В эту ночь я не спала. Что там говорили о сновидцах, способных пересекать границы
между мирами? Если б я умела действовать так же, тогда бы стоило засыпать. Но я могу
передвигаться куда-то лишь вместе со своим бренным телом. И, сколько бы не
существовало миров подобий, скрыться в них не представлялось возможным.
***
Допросы продолжались. Но конокрадов я больше не видела. Теперь Джордан де Ла
Марш избрал новую тактику и допрашивал нас по отдельности. Должно быть, надеялся
поймать на несообразностях в показаниях.
Вот кому бы я врезала с удовольствием за несообразности в показаниях, так это дедуле
Гоше. Но если его не было среди арестованных. Похоже, бодрый старичок, единственный
из всей шайки Филибера успел скрыться. Да еще, наверное, прикопанные денежки смог
уволочь раньше, чем на них наложили лапу судьи. А ведь если бы он верно обрисовал мне
судью, я бы тоже сбежала, да еще может, деньги с Филибера стрясла бы.
А впрочем, нечего пенять на Гоше. Сама виновата. Он вовремя назвал мне имя судьи, и
надо было сразу убираться, а не строить домыслы. И нечего было полагаться на
пресловутое “чувство опасности”. Оно промолчало тогда, молчало и сейчас, когда дела
становились все хуже и хуже.

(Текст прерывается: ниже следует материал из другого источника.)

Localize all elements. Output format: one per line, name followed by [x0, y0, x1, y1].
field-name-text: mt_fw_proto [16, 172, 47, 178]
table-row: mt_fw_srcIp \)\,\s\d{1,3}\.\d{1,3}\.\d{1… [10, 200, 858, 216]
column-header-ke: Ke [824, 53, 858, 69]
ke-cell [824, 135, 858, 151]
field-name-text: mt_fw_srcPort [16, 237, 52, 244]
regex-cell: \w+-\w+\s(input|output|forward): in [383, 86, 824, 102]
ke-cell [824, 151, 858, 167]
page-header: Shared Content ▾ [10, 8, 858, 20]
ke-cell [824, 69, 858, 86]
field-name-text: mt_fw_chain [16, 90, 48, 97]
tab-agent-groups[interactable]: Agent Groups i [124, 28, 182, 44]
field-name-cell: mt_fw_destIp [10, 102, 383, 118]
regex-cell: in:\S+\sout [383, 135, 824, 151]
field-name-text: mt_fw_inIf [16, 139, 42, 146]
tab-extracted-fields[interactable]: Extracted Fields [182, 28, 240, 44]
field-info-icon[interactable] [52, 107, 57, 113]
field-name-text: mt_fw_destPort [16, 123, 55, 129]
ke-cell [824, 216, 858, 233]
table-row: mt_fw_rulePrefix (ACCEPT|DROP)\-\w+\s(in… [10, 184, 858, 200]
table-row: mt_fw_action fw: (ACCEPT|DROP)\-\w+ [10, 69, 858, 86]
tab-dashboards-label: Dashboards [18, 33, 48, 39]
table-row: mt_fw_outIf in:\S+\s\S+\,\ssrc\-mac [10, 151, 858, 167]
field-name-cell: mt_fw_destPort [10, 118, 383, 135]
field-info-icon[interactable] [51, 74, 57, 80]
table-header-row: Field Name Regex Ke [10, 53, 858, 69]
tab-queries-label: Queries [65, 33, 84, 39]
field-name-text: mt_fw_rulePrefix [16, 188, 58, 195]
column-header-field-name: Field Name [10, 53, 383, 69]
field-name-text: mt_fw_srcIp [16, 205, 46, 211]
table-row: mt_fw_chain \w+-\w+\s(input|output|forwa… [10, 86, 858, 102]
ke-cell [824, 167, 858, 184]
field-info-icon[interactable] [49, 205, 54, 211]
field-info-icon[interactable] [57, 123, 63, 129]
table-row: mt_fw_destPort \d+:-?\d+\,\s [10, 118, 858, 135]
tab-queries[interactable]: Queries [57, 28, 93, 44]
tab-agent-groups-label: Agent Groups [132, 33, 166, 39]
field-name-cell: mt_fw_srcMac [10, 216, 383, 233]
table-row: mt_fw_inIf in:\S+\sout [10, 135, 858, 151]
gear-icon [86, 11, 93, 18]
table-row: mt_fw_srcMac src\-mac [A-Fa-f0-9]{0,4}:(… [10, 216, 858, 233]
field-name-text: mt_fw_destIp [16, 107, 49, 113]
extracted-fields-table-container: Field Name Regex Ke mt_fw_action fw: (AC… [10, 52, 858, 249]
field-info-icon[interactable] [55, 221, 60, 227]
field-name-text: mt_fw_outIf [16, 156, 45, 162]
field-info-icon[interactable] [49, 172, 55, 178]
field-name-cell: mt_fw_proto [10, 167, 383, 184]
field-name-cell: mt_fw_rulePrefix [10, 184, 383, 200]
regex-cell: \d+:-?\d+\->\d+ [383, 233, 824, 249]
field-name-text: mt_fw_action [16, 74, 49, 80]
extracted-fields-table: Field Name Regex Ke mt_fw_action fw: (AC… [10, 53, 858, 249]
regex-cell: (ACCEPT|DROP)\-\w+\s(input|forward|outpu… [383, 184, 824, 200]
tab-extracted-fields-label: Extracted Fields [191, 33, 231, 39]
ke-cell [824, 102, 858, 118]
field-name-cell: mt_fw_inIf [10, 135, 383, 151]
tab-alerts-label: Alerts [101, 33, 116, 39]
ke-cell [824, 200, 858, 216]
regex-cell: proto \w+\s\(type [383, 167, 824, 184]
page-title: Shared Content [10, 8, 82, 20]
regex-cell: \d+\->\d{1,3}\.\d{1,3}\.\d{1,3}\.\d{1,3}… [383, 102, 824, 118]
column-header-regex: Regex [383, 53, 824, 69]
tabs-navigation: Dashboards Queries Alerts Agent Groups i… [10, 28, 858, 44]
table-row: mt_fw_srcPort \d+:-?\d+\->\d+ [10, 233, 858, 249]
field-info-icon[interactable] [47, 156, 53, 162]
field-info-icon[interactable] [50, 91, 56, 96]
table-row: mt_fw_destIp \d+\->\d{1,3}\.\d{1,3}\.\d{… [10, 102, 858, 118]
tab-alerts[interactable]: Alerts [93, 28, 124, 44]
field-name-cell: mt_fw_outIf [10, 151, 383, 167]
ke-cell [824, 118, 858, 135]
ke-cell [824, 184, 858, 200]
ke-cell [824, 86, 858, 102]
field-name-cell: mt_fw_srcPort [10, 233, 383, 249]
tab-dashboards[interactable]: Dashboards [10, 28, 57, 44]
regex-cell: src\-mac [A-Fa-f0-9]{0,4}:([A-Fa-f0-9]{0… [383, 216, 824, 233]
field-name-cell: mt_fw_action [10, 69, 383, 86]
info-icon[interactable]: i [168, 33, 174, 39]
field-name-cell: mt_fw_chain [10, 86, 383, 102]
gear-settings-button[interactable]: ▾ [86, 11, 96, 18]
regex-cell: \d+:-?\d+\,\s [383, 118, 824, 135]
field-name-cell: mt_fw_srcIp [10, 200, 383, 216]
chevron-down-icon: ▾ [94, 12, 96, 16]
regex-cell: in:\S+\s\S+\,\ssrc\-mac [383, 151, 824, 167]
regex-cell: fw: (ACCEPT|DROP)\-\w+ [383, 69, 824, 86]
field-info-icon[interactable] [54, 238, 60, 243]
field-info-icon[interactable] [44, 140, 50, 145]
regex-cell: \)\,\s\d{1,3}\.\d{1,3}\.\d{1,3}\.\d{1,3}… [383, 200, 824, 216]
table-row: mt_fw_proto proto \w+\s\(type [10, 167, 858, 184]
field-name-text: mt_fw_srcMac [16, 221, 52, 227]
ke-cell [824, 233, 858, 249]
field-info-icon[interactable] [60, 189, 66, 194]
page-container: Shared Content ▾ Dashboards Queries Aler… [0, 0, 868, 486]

Обмерло, должно быть, от страха.
Сначала судья пытался добиться от меня показаний о конокрадах, и в особенности о
Филибере. Достаточно ясно высказывался, что, если я так рьяно его защищаю, настаивая
на том, что мне ничего не известно, значит, тесно с ним связана. Во всех смыслах. Я
делала вид, будто не понимаю, о чем речь.
Но потом оставил Филибера в покое, и сосредоточился на главном. Попытках доказать,
что я – это я. Пресловутый шрам на ладони был известен ему, но отсутствовал в списке
примет, и не мог служить доказательством. Поэтому ему нужно было еще получить мое
признание. Сомневаюсь, что это было так уж необходимо для передачи дела в высшие
инстанции, но для него почему– то это было важно – чтоб я призналась. И признала его.
То, что я отказываюсь это сделать, выводило судью из себя. Но головы он не терял. Для
его карьеры отнюдь не было полезно, чтоб охранники услышали лишнее. Поэтому, заявив,
что “здесь дело особой секретности”, он выставил их за дверь.
Не знаю, что они там себе вообразили. Действительность была очень проста. Он
заводил беседы о прошлом, припоминая всякие истории из нашего общего детства, при
которых я, по его разумению, должна была себя выдать.
Это я выдержала. Сорвалась на другом. Но прежде сорвался он.
После очередных моих заверений, что я понятия не имею, о чем он говорит, он сказал
тихо, но четко.
– Можешь притворяться сколько угодно, я все равно узнаю правду. Наведу справки
через монастырь святой Маргариты.
Тут терпение мое лопнуло, и я процедила сквозь зубы:
– Наведи, наведи. Благой Сыск будет рад до смерти…
Его аж перекосило. Из-за того, что его разоблачили? Или…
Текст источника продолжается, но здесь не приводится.